(Exercise details):
What follows is a set of entries. Repeat them exactly, but not their pictures.
──────────
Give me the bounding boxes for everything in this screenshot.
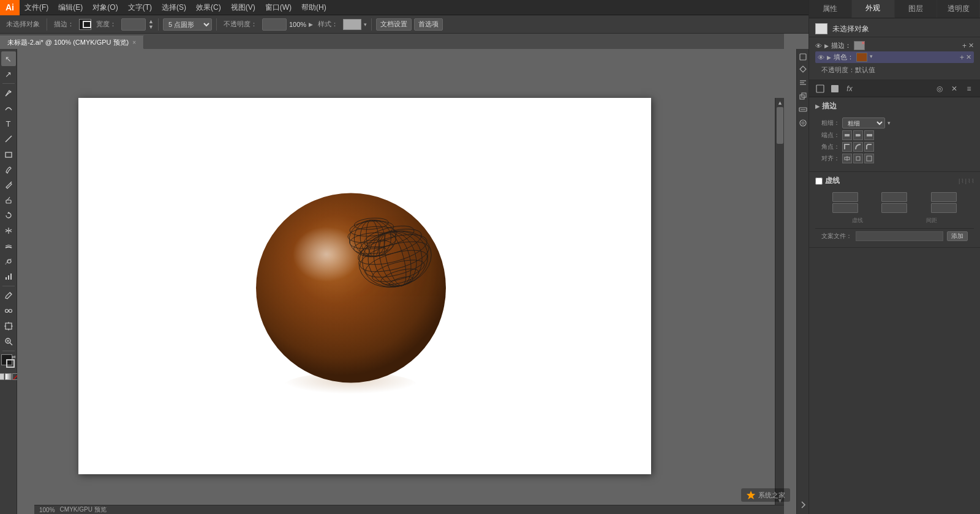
stroke-arrow[interactable]: ▶ bbox=[824, 43, 829, 49]
tool-line[interactable] bbox=[1, 132, 16, 146]
preferences-button[interactable]: 首选项 bbox=[414, 18, 443, 31]
add-fill-button[interactable] bbox=[829, 83, 841, 95]
dash-input-5[interactable] bbox=[931, 192, 957, 202]
tab-properties[interactable]: 属性 bbox=[809, 0, 852, 18]
tab-layers[interactable]: 图层 bbox=[895, 0, 938, 18]
tool-pencil[interactable] bbox=[1, 177, 16, 192]
menu-file[interactable]: 文件(F) bbox=[20, 0, 53, 15]
stroke-color-box[interactable] bbox=[6, 359, 15, 368]
vscroll-down-arrow[interactable]: ▼ bbox=[775, 496, 784, 505]
swap-colors-icon[interactable]: ⇄ bbox=[12, 354, 16, 360]
style-dropdown-icon[interactable]: ▾ bbox=[364, 21, 367, 28]
vline-align1[interactable]: | bbox=[959, 178, 960, 184]
tab-appearance[interactable]: 外观 bbox=[852, 0, 895, 18]
vline-checkbox[interactable] bbox=[815, 177, 823, 185]
style-preview[interactable] bbox=[343, 19, 361, 30]
opacity-input[interactable] bbox=[262, 18, 287, 31]
tool-direct-select[interactable]: ↗ bbox=[1, 67, 16, 81]
fill-property-row[interactable]: 👁 ▶ 填色： ▾ + ✕ bbox=[815, 51, 974, 63]
menu-effect[interactable]: 效果(C) bbox=[191, 0, 226, 15]
fill-add-icon[interactable]: + bbox=[960, 53, 964, 62]
vline-align5[interactable]: ⌇ bbox=[971, 178, 974, 184]
vline-align4[interactable]: ⌇ bbox=[968, 178, 970, 184]
corner-miter[interactable] bbox=[842, 142, 852, 152]
add-button[interactable]: 添加 bbox=[947, 231, 968, 241]
appearance-menu-icon[interactable]: ≡ bbox=[963, 83, 975, 95]
dash-input-1[interactable] bbox=[832, 192, 858, 202]
stroke-swatch[interactable]: ✕ bbox=[854, 41, 865, 50]
fill-arrow[interactable]: ▶ bbox=[827, 54, 831, 61]
vscroll-thumb[interactable] bbox=[777, 107, 783, 144]
dash-input-2[interactable] bbox=[832, 203, 858, 213]
vline-align2[interactable]: ⌇ bbox=[961, 178, 963, 184]
stroke-weight-select[interactable]: 粗细 bbox=[842, 117, 885, 128]
stroke-visibility-toggle[interactable]: 👁 bbox=[815, 42, 822, 50]
menu-edit[interactable]: 编辑(E) bbox=[53, 0, 88, 15]
stroke-remove-icon[interactable]: ✕ bbox=[968, 42, 974, 50]
tool-zoom[interactable] bbox=[1, 334, 16, 349]
tool-eyedropper[interactable] bbox=[1, 288, 16, 303]
cap-butt[interactable] bbox=[842, 130, 852, 140]
stroke-add-icon[interactable]: + bbox=[962, 42, 967, 50]
transform-icon[interactable] bbox=[799, 65, 807, 75]
tool-curvature[interactable] bbox=[1, 101, 16, 116]
tool-blend[interactable] bbox=[1, 304, 16, 318]
dash-input-3[interactable] bbox=[881, 192, 907, 202]
corner-bevel[interactable] bbox=[864, 142, 874, 152]
brush-shape-select[interactable]: 5 点圆形 bbox=[163, 18, 212, 31]
gradient-btn[interactable] bbox=[5, 373, 12, 380]
fx-button[interactable]: fx bbox=[843, 83, 856, 95]
fill-remove-icon[interactable]: ✕ bbox=[966, 53, 971, 62]
tool-eraser[interactable] bbox=[1, 193, 16, 207]
add-new-item-button[interactable] bbox=[814, 83, 826, 95]
tool-artboard[interactable] bbox=[1, 319, 16, 333]
cap-round[interactable] bbox=[853, 130, 863, 140]
stroke-section-toggle[interactable]: ▶ bbox=[815, 103, 820, 110]
tool-warp[interactable] bbox=[1, 254, 16, 269]
expand-panels-icon[interactable] bbox=[799, 501, 807, 510]
align-outside[interactable] bbox=[864, 154, 874, 163]
tab-close-button[interactable]: × bbox=[132, 39, 136, 46]
menu-object[interactable]: 对象(O) bbox=[88, 0, 123, 15]
tool-type[interactable]: T bbox=[1, 116, 16, 131]
width-stepper-up[interactable]: ▲▼ bbox=[148, 19, 154, 30]
tool-select[interactable]: ↖ bbox=[1, 51, 16, 66]
tool-chart[interactable] bbox=[1, 269, 16, 284]
fill-swatch[interactable] bbox=[856, 53, 867, 62]
pathfinder-icon[interactable] bbox=[799, 92, 807, 102]
opacity-expand-icon[interactable]: ▶ bbox=[309, 21, 313, 28]
expand-icon2[interactable] bbox=[799, 105, 807, 115]
cap-projecting[interactable] bbox=[864, 130, 874, 140]
vline-align3[interactable]: | bbox=[965, 178, 967, 184]
menu-help[interactable]: 帮助(H) bbox=[296, 0, 331, 15]
width-input[interactable] bbox=[121, 18, 146, 31]
solid-color-btn[interactable] bbox=[0, 373, 4, 380]
align-inside[interactable] bbox=[853, 154, 863, 163]
vline-section-header[interactable]: 虚线 | ⌇ | ⌇ ⌇ bbox=[815, 176, 974, 186]
tab-transparency[interactable]: 透明度 bbox=[937, 0, 980, 18]
menu-window[interactable]: 窗口(W) bbox=[260, 0, 296, 15]
weight-dropdown[interactable]: ▾ bbox=[888, 120, 891, 126]
appearance-options-icon[interactable]: ◎ bbox=[933, 83, 946, 95]
align-center[interactable] bbox=[842, 154, 852, 163]
active-tab[interactable]: 未标题-2.ai* @ 100% (CMYK/GPU 预览) × bbox=[0, 35, 144, 49]
menu-view[interactable]: 视图(V) bbox=[226, 0, 260, 15]
fill-dropdown-icon[interactable]: ▾ bbox=[870, 53, 878, 62]
vertical-scrollbar[interactable]: ▲ ▼ bbox=[775, 98, 784, 505]
fill-visibility-toggle[interactable]: 👁 bbox=[818, 54, 824, 61]
tool-rotate[interactable] bbox=[1, 208, 16, 223]
image-trace-icon[interactable] bbox=[799, 119, 807, 128]
dash-input-6[interactable] bbox=[931, 203, 957, 213]
appearance-icon[interactable] bbox=[799, 53, 807, 61]
tool-rect[interactable] bbox=[1, 147, 16, 162]
tool-pen[interactable] bbox=[1, 86, 16, 100]
tool-mirror[interactable] bbox=[1, 223, 16, 238]
dash-input-4[interactable] bbox=[881, 203, 907, 213]
align-icon[interactable] bbox=[799, 78, 807, 88]
doc-settings-button[interactable]: 文档设置 bbox=[376, 18, 412, 31]
menu-select[interactable]: 选择(S) bbox=[157, 0, 191, 15]
stroke-section-header[interactable]: ▶ 描边 bbox=[815, 101, 974, 111]
corner-round[interactable] bbox=[853, 142, 863, 152]
delete-appearance-icon[interactable]: ✕ bbox=[948, 83, 960, 95]
vscroll-up-arrow[interactable]: ▲ bbox=[775, 98, 784, 107]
──────────
(Expected output):
Give me the bounding boxes for everything in this screenshot.
stroke-arrow[interactable]: ▶ bbox=[824, 43, 829, 49]
tool-line[interactable] bbox=[1, 132, 16, 146]
preferences-button[interactable]: 首选项 bbox=[414, 18, 443, 31]
add-fill-button[interactable] bbox=[829, 83, 841, 95]
dash-input-5[interactable] bbox=[931, 192, 957, 202]
tab-properties[interactable]: 属性 bbox=[809, 0, 852, 18]
tab-layers[interactable]: 图层 bbox=[895, 0, 938, 18]
tool-pencil[interactable] bbox=[1, 177, 16, 192]
menu-file[interactable]: 文件(F) bbox=[20, 0, 53, 15]
stroke-color-box[interactable] bbox=[6, 359, 15, 368]
vscroll-down-arrow[interactable]: ▼ bbox=[775, 496, 784, 505]
swap-colors-icon[interactable]: ⇄ bbox=[12, 354, 16, 360]
style-dropdown-icon[interactable]: ▾ bbox=[364, 21, 367, 28]
vline-align1[interactable]: | bbox=[959, 178, 960, 184]
tab-appearance[interactable]: 外观 bbox=[852, 0, 895, 18]
vline-checkbox[interactable] bbox=[815, 177, 823, 185]
style-preview[interactable] bbox=[343, 19, 361, 30]
opacity-input[interactable] bbox=[262, 18, 287, 31]
tool-direct-select[interactable]: ↗ bbox=[1, 67, 16, 81]
fill-property-row[interactable]: 👁 ▶ 填色： ▾ + ✕ bbox=[815, 51, 974, 63]
menu-effect[interactable]: 效果(C) bbox=[191, 0, 226, 15]
fill-add-icon[interactable]: + bbox=[960, 53, 964, 62]
vline-align5[interactable]: ⌇ bbox=[971, 178, 974, 184]
vline-align4[interactable]: ⌇ bbox=[968, 178, 970, 184]
corner-miter[interactable] bbox=[842, 142, 852, 152]
add-button[interactable]: 添加 bbox=[947, 231, 968, 241]
appearance-menu-icon[interactable]: ≡ bbox=[963, 83, 975, 95]
dash-input-1[interactable] bbox=[832, 192, 858, 202]
stroke-swatch[interactable]: ✕ bbox=[854, 41, 865, 50]
fill-arrow[interactable]: ▶ bbox=[827, 54, 831, 61]
vscroll-thumb[interactable] bbox=[777, 107, 783, 144]
dash-input-2[interactable] bbox=[832, 203, 858, 213]
vline-align2[interactable]: ⌇ bbox=[961, 178, 963, 184]
stroke-weight-select[interactable]: 粗细 bbox=[842, 117, 885, 128]
stroke-visibility-toggle[interactable]: 👁 bbox=[815, 42, 822, 50]
menu-edit[interactable]: 编辑(E) bbox=[53, 0, 88, 15]
stroke-remove-icon[interactable]: ✕ bbox=[968, 42, 974, 50]
tool-zoom[interactable] bbox=[1, 334, 16, 349]
tool-eyedropper[interactable] bbox=[1, 288, 16, 303]
cap-butt[interactable] bbox=[842, 130, 852, 140]
stroke-add-icon[interactable]: + bbox=[962, 42, 967, 50]
transform-icon[interactable] bbox=[799, 65, 807, 75]
tool-curvature[interactable] bbox=[1, 101, 16, 116]
tool-blend[interactable] bbox=[1, 304, 16, 318]
dash-input-3[interactable] bbox=[881, 192, 907, 202]
corner-bevel[interactable] bbox=[864, 142, 874, 152]
brush-shape-select[interactable]: 5 点圆形 bbox=[163, 18, 212, 31]
gradient-btn[interactable] bbox=[5, 373, 12, 380]
fx-button[interactable]: fx bbox=[843, 83, 856, 95]
fill-remove-icon[interactable]: ✕ bbox=[966, 53, 971, 62]
tool-eraser[interactable] bbox=[1, 193, 16, 207]
add-new-item-button[interactable] bbox=[814, 83, 826, 95]
tool-artboard[interactable] bbox=[1, 319, 16, 333]
cap-round[interactable] bbox=[853, 130, 863, 140]
stroke-section-toggle[interactable]: ▶ bbox=[815, 103, 820, 110]
tool-warp[interactable] bbox=[1, 254, 16, 269]
expand-panels-icon[interactable] bbox=[799, 501, 807, 510]
align-outside[interactable] bbox=[864, 154, 874, 163]
tab-close-button[interactable]: × bbox=[132, 39, 136, 46]
menu-object[interactable]: 对象(O) bbox=[88, 0, 123, 15]
tool-type[interactable]: T bbox=[1, 116, 16, 131]
width-stepper-up[interactable]: ▲▼ bbox=[148, 19, 154, 30]
tool-select[interactable]: ↖ bbox=[1, 51, 16, 66]
tool-chart[interactable] bbox=[1, 269, 16, 284]
fill-swatch[interactable] bbox=[856, 53, 867, 62]
pathfinder-icon[interactable] bbox=[799, 92, 807, 102]
opacity-expand-icon[interactable]: ▶ bbox=[309, 21, 313, 28]
expand-icon2[interactable] bbox=[799, 105, 807, 115]
cap-projecting[interactable] bbox=[864, 130, 874, 140]
vline-align3[interactable]: | bbox=[965, 178, 967, 184]
menu-help[interactable]: 帮助(H) bbox=[296, 0, 331, 15]
width-input[interactable] bbox=[121, 18, 146, 31]
solid-color-btn[interactable] bbox=[0, 373, 4, 380]
align-inside[interactable] bbox=[853, 154, 863, 163]
vline-section-header[interactable]: 虚线 | ⌇ | ⌇ ⌇ bbox=[815, 176, 974, 186]
tab-transparency[interactable]: 透明度 bbox=[937, 0, 980, 18]
menu-window[interactable]: 窗口(W) bbox=[260, 0, 296, 15]
weight-dropdown[interactable]: ▾ bbox=[888, 120, 891, 126]
appearance-options-icon[interactable]: ◎ bbox=[933, 83, 946, 95]
align-center[interactable] bbox=[842, 154, 852, 163]
active-tab[interactable]: 未标题-2.ai* @ 100% (CMYK/GPU 预览) × bbox=[0, 35, 144, 49]
menu-view[interactable]: 视图(V) bbox=[226, 0, 260, 15]
fill-dropdown-icon[interactable]: ▾ bbox=[870, 53, 878, 62]
vertical-scrollbar[interactable]: ▲ ▼ bbox=[775, 98, 784, 505]
fill-visibility-toggle[interactable]: 👁 bbox=[818, 54, 824, 61]
tool-rotate[interactable] bbox=[1, 208, 16, 223]
image-trace-icon[interactable] bbox=[799, 119, 807, 128]
dash-input-6[interactable] bbox=[931, 203, 957, 213]
appearance-icon[interactable] bbox=[799, 53, 807, 61]
tool-rect[interactable] bbox=[1, 147, 16, 162]
tool-pen[interactable] bbox=[1, 86, 16, 100]
tool-mirror[interactable] bbox=[1, 223, 16, 238]
dash-input-4[interactable] bbox=[881, 203, 907, 213]
align-icon[interactable] bbox=[799, 78, 807, 88]
doc-settings-button[interactable]: 文档设置 bbox=[376, 18, 412, 31]
menu-select[interactable]: 选择(S) bbox=[157, 0, 191, 15]
stroke-section-header[interactable]: ▶ 描边 bbox=[815, 101, 974, 111]
corner-round[interactable] bbox=[853, 142, 863, 152]
delete-appearance-icon[interactable]: ✕ bbox=[948, 83, 960, 95]
vscroll-up-arrow[interactable]: ▲ bbox=[775, 98, 784, 107]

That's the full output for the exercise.